Given the density function, show that $c sin^{-1}(\sqrt{x})$ is the distribution function and find c. 
I was able to find c which is 
$F(x) = c sin^{-1}(\sqrt{x})$ if $0 < x < 1$
$F(1) - F(0) $
$c (sin^{-1}(\sqrt{1})-sin^{-1}(\sqrt{0})) = 1$ 
$c (\frac{\pi}{2} - 0) = 1$ 
$c (\frac{\pi}{2}) = 1$ 
$c = \frac{1}{(\frac{\pi}{2}) }$ 
$c = \frac{2}{\pi}$ 
However, I am having trouble with the integration. My attempt would be to treat the $\frac{1}{\pi}$ as a constant and have this 
$\frac{1}{\pi} \int_{0}^{1} \frac{1}{\sqrt{x(1-x)}} dx$
Then, I'm not so sure.

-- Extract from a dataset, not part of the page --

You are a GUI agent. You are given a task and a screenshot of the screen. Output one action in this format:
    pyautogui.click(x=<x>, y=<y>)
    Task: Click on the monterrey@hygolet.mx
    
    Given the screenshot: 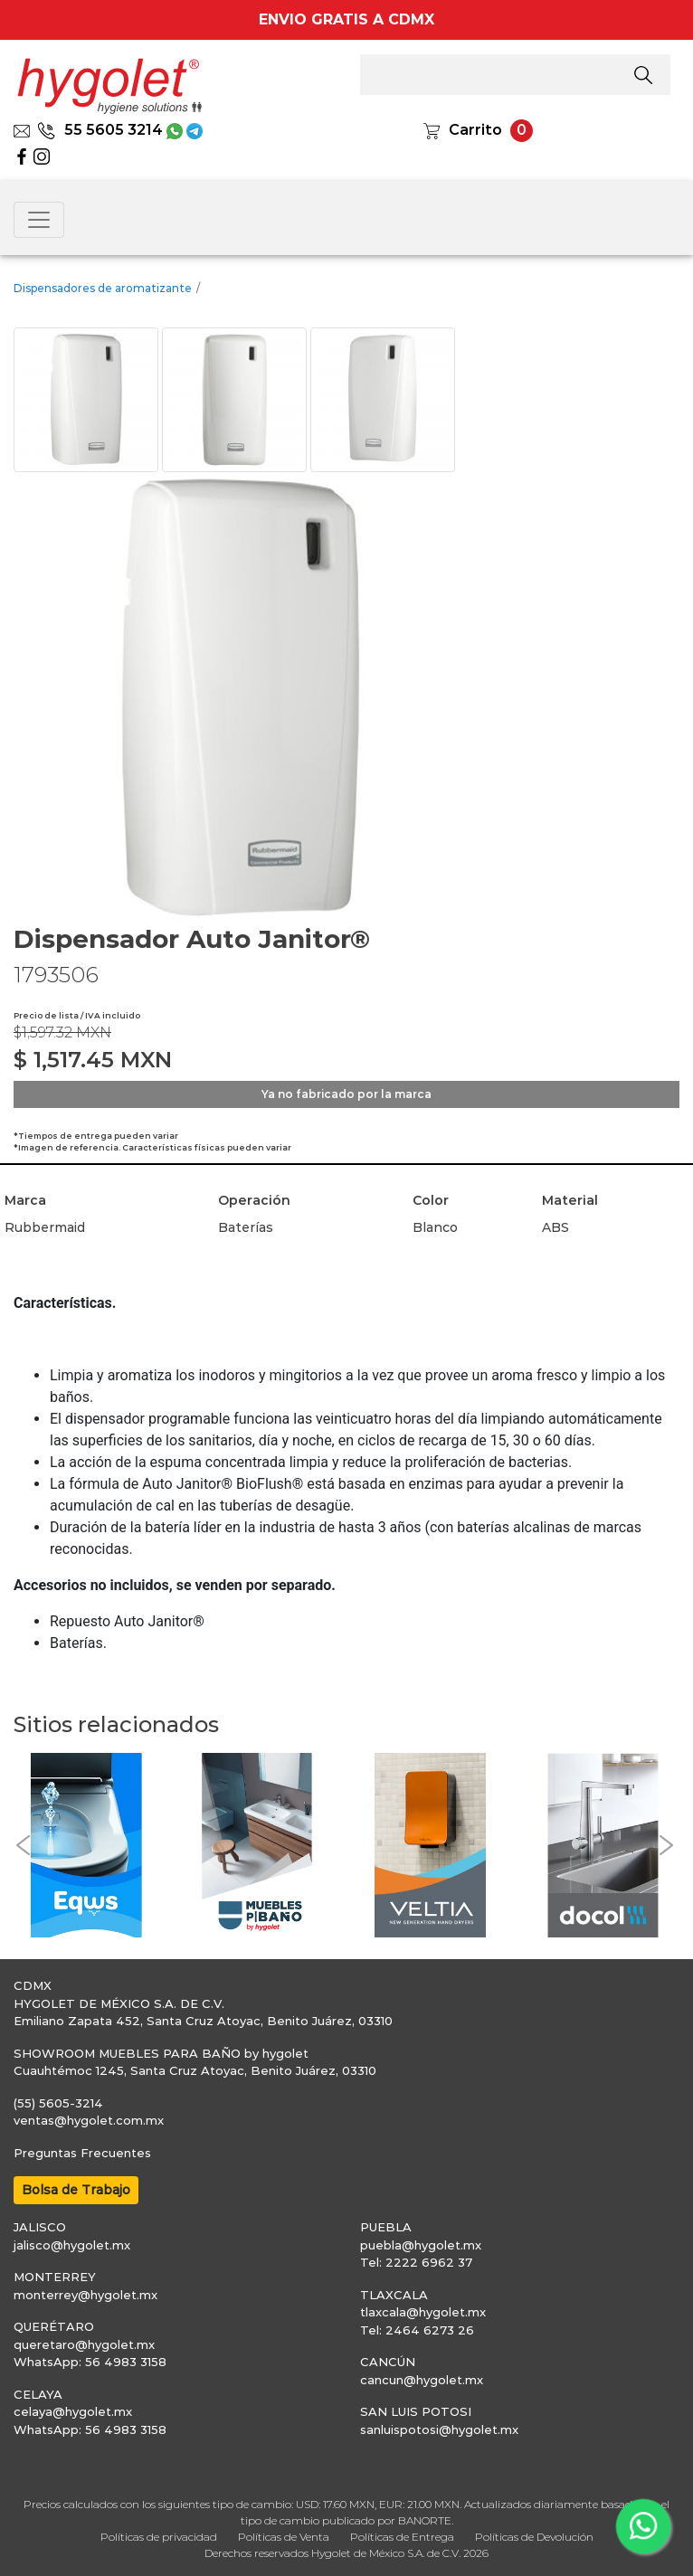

Would I have to use integration by parts?
I would let $ u = sin^{-1}(\sqrt{x})$, $du = \frac{1}{\sqrt{x(1-x)}}$, $dv= \frac{1}{\pi}$ and $v =\frac{1}{\pi} x$. 
$udv = uv - \int vdu$
$  sin^{-1}(\sqrt{x}) \cdot \frac{1}{\pi} = sin^{-1}(\sqrt{x}) \cdot \frac{1}{\pi} x - \int \frac{1}{\pi}x \cdot \frac{1}{\sqrt{x(1-x)}}  $
I'm not sure if I'm on the right track.
 A: The name $u$-substitution really doesn't mean anything, since it could mean too many things.
Observe the indefinite integral and notice that it would be nice if the $\frac1{\sqrt{x} }$ can be "canceled" with $dx$
$$\mathcal{I} = \frac1{\pi} \int \frac1{ \sqrt{1 - x} } \cdot \frac1{ \sqrt{x} } dx$$
The idea roughly speaking is that since $x$ is the square of $\sqrt{x}$ as in: let $x = u^2$ where $u = \sqrt{x}$ such that $dx = 2u\,du$ and the indefinite integral becomes
$$\mathcal{I} = \frac1{\pi} \int \frac1{ \sqrt{1 - u^2} } \cdot \frac1u \,2u \, du = \frac2{\pi} \int \frac1{ \sqrt{1 - u^2} } du$$
One sees the $1 - u^2$ and recalls something of the same form: $1 - \sin^2\theta = \cos^2\theta~$. Thus the next natural substitution is $u = \sin\theta$, so that $du = \cos\theta\,d\theta$ and
$$\mathcal{I} = \frac2{\pi} \int \frac1{ |\cos\theta| } \, \cos\theta \,d\theta$$
where the composite substitution is $x = u^2 = \sin^2\theta$ or equivalently $\theta = \sin^{-1}(\sqrt{x})$.
Now, one goes back to the definite integral and check the upper and lower limits of integration to make sure that $0 < \theta < \frac{ \pi }2$ which means $|\cos\theta| = \cos\theta$ and everything will work out fine.
Note that the given density already has the normalization constant taken care of (the definite integral $\int_0^1 f(x) dx = 1$ as needed).